Notes: In the wake of the Teoh case, the government made statements that the act of entering into a treaty does not give rise to legitimate expectations in administrative law which could form the basis for challenging administrative decisions. Nevertheless, the judge in this case concluded that these statements were of no effect, and that Teoh’s principle, which is concerned with procedural fairness, still held unless the Parliament or the Executive told decision-makers not to act in accordance with treaties. Shortly after this case, legislation was introduced in parliament to reverse the position created by Teoh and this case. Although the legislation never passed, courts have shown strong reservations about following the logic of the Teoh and Tien cases going forward. For more information, read an Article about “The Rise and Fall of Teoh in Australia” here: http://www.austlii.edu.au/au/journals/UMonashLRS/2010/8.html.

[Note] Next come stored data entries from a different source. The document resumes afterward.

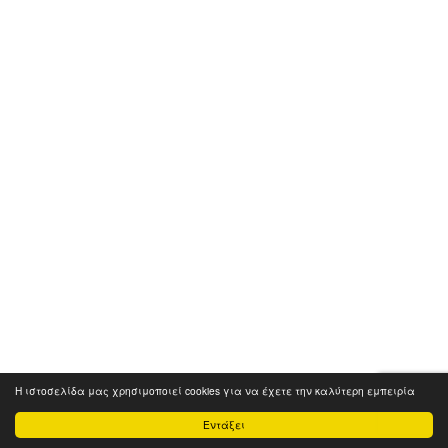
Η ιστοσελίδα μας χρησιμοποιεί cookies για να έχετε την καλύτερη εμπειρία
Εντάξει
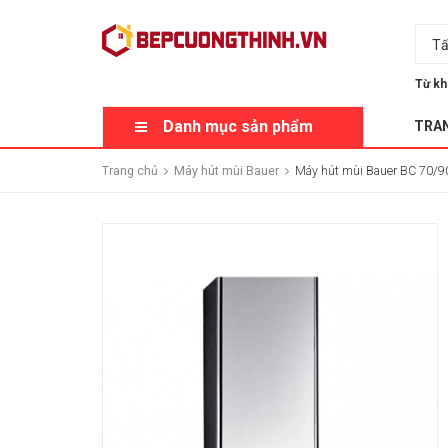
Tấ
Từ kh
Danh mục sản phẩm
TRA
Trang chủ
Máy hút mùi Bauer
Máy hút mùi Bauer BC 70/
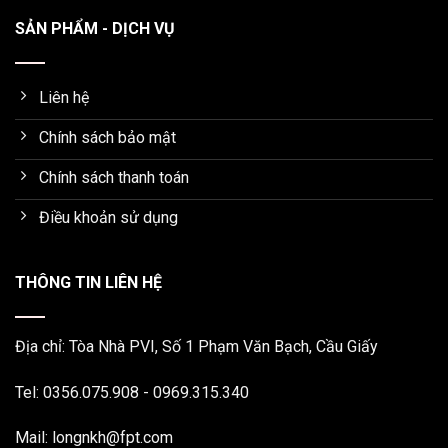
SẢN PHẨM - DỊCH VỤ
Liên hệ
Chính sách bảo mật
Chính sách thanh toán
Điều khoản sử dụng
THÔNG TIN LIÊN HỆ
Địa chỉ: Tòa Nhà PVI, Số 1 Phạm Văn Bạch, Cầu Giấy
Tel: 0356.075.908 - 0969.315.340
Mail: longnkh@fpt.com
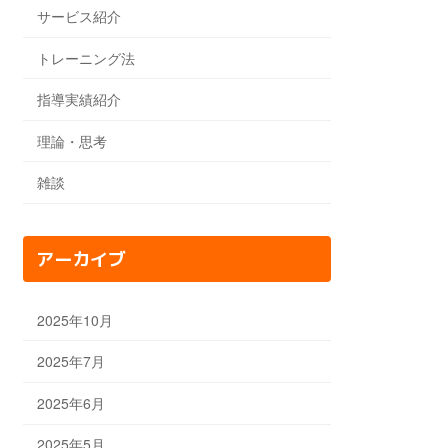
サービス紹介
トレーニング法
指導実績紹介
理論・思考
雑談
アーカイブ
2025年10月
2025年7月
2025年6月
2025年5月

CRIN comments: In line with the CRC, CRIN believes that the best interests of children must be a primary consideration in every proceeding involving them, whether directly or indirectly. CRIN believes that this case as decided is consistent with the CRC. In any proceeding where an immigrant parent is at risk of being deported from a country, the interests of children involved must be considered and all efforts to avoid separating the family made. In the same way that this judgment is consistent with the CRC, however, the legislation introduced after this case was decided and subsequent case law on the subject is inconsistent with the CRC. As a party to the CRC, Australia must respect its international obligation to consider the best interests of children in all proceedings involving them.